Data extracted from a collection
= = =
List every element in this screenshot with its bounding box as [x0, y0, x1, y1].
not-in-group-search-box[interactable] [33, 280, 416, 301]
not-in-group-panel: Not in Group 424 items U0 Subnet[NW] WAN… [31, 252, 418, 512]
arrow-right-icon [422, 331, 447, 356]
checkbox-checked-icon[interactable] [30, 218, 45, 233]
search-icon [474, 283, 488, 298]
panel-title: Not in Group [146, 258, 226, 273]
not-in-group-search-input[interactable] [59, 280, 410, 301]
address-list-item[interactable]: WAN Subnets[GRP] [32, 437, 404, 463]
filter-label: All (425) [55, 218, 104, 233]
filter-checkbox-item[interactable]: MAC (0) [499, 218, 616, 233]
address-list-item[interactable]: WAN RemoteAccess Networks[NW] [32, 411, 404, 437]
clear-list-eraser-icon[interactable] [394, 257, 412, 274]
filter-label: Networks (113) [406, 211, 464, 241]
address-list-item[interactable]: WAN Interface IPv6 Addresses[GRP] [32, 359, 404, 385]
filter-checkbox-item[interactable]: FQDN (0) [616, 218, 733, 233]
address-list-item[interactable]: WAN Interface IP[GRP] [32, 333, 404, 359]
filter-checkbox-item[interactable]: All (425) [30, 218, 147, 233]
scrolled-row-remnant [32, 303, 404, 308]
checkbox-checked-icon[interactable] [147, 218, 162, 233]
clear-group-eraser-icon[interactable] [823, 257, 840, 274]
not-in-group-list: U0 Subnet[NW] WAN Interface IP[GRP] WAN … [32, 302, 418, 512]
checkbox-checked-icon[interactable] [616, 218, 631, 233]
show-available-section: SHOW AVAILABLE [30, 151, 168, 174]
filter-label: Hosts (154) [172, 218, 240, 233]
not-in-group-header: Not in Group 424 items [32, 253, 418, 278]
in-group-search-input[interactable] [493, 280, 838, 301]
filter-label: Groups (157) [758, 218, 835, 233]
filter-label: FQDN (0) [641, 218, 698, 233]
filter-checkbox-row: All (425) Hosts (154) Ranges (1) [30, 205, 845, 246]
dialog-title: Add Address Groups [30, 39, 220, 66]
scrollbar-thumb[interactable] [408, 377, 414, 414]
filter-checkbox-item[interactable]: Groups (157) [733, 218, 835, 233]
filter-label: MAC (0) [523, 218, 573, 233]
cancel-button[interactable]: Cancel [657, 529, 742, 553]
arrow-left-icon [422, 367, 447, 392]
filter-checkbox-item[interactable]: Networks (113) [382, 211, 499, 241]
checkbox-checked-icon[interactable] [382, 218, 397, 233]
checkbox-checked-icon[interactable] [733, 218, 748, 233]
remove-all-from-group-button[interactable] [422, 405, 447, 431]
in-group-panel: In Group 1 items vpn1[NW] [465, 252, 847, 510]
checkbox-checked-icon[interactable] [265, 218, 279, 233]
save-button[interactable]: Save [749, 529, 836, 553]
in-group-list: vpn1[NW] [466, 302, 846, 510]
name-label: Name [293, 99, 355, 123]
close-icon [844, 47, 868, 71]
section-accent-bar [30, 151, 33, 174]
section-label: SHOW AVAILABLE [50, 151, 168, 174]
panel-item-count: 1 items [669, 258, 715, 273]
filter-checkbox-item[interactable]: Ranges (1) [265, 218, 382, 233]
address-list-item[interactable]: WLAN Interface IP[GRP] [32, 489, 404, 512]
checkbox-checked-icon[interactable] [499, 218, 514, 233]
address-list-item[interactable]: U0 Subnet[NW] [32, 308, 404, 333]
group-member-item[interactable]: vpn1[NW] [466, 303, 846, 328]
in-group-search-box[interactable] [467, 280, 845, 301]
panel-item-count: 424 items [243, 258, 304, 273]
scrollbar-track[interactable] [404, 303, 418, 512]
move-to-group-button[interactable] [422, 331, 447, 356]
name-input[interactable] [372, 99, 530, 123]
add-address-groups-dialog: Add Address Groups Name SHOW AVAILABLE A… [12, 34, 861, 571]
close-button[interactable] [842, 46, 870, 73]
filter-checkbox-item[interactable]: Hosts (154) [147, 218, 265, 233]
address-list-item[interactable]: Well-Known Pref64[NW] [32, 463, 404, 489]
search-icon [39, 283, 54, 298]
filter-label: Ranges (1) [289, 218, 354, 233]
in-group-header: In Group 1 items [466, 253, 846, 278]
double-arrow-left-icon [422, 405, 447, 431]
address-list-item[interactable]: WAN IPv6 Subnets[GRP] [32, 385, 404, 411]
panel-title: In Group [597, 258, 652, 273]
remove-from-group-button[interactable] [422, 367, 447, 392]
= = =
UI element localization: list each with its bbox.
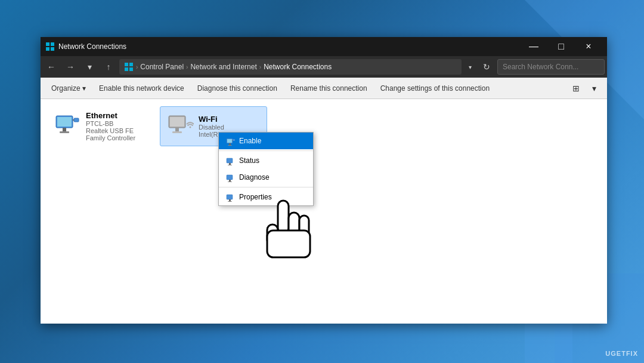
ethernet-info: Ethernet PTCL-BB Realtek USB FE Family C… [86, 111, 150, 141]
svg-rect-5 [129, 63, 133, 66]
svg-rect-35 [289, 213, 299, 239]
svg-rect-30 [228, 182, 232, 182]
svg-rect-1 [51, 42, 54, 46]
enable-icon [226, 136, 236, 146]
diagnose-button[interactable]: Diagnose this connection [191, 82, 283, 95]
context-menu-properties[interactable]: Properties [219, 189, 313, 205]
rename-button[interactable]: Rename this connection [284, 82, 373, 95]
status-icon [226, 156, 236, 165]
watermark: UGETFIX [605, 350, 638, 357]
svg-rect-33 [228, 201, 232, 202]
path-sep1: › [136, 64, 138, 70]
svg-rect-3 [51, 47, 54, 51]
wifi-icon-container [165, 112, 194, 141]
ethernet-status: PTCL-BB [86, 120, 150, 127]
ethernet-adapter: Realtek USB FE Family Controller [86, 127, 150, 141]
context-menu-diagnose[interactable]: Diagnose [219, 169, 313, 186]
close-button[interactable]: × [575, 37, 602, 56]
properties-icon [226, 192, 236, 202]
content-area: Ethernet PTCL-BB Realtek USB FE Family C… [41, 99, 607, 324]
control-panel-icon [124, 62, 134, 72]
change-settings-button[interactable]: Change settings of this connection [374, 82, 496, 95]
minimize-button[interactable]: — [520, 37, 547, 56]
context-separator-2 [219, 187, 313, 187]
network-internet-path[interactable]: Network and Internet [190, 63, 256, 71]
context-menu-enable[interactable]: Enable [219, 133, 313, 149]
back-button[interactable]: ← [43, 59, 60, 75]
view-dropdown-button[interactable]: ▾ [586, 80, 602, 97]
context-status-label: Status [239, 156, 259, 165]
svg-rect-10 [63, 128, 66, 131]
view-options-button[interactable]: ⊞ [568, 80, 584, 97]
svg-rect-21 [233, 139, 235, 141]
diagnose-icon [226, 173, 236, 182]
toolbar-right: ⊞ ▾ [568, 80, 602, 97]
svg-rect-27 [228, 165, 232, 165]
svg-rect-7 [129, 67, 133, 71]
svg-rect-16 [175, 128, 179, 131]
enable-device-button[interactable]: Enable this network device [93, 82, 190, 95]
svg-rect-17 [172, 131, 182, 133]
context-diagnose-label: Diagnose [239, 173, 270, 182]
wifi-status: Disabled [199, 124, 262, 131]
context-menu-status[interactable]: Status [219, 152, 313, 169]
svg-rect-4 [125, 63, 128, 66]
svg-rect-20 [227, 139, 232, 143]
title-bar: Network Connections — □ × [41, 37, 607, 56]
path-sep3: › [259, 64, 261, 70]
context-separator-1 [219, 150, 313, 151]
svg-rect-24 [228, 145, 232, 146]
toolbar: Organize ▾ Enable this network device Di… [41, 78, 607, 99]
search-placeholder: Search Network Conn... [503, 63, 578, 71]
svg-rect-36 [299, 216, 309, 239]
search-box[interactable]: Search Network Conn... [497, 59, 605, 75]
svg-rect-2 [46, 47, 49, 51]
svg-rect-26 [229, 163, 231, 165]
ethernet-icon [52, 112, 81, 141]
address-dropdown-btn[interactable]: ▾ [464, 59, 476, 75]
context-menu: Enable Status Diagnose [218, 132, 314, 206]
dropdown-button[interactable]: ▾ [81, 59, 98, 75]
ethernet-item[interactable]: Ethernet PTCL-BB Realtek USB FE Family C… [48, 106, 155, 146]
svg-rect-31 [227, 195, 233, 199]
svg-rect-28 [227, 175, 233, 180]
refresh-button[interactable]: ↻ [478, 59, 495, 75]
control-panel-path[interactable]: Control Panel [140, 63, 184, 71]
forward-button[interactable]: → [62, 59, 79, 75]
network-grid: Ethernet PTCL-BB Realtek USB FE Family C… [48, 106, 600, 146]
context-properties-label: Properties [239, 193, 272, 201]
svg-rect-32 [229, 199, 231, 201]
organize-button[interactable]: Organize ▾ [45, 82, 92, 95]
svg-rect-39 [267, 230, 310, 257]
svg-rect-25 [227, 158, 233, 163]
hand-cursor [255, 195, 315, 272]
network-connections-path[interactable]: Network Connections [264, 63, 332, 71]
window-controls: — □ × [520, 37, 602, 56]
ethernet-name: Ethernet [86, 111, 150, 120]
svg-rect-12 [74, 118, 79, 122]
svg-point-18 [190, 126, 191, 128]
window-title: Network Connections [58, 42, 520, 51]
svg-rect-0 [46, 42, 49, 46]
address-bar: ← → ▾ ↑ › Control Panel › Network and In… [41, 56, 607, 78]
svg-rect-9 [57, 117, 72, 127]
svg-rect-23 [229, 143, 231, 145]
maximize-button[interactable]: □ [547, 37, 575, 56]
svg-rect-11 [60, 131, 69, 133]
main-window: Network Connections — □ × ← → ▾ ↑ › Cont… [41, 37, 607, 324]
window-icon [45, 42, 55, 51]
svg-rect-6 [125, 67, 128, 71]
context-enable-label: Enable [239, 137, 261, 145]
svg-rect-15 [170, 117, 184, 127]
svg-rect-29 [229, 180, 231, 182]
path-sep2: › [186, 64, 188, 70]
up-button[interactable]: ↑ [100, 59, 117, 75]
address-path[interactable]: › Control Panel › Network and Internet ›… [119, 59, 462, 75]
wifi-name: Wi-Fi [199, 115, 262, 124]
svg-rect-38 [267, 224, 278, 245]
= = =
» EXERCISE
Across the records above, count the lines holding "left" and reply with that number alone.

» EXERCISE OUTPUT
2